▶ [WHAT YOU SHOULD DO]
Transcribe every entry word for word, leaving out all images.

Top of INPUT DATA

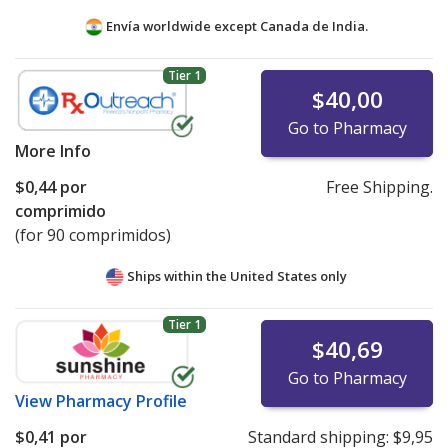
Envía worldwide except Canada de
India.
Tier 1
$40,00
Go to Pharmacy
More Info
$0,44
por
Free Shipping.
comprimido
(for 90 comprimidos)
Ships within the United States only
Tier 1
$40,69
Go to Pharmacy
View
Pharmacy Profile
$0,41
por
Standard shipping:
$9,95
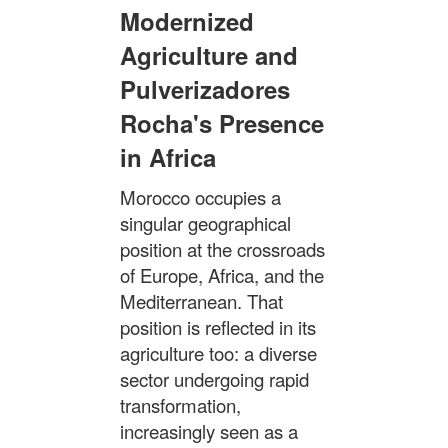
Modernized
Agriculture and
Pulverizadores
Rocha's Presence
in Africa
Morocco occupies a
singular geographical
position at the crossroads
of Europe, Africa, and the
Mediterranean. That
position is reflected in its
agriculture too: a diverse
sector undergoing rapid
transformation,
increasingly seen as a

Bottom of INPUT DATA

▶ [ANSWER FOR THIS EXERCISE]
Envía worldwide except Canada de
India.
Tier 1
$40,00
Go to Pharmacy
More Info
$0,44
por
Free Shipping.
comprimido
(for 90 comprimidos)
Ships within the United States only
Tier 1
$40,69
Go to Pharmacy
View
Pharmacy Profile
$0,41
por
Standard shipping:
$9,95
Modernized
Agriculture and
Pulverizadores
Rocha's Presence
in Africa
Morocco occupies a
singular geographical
position at the crossroads
of Europe, Africa, and the
Mediterranean. That
position is reflected in its
agriculture too: a diverse
sector undergoing rapid
transformation,
increasingly seen as a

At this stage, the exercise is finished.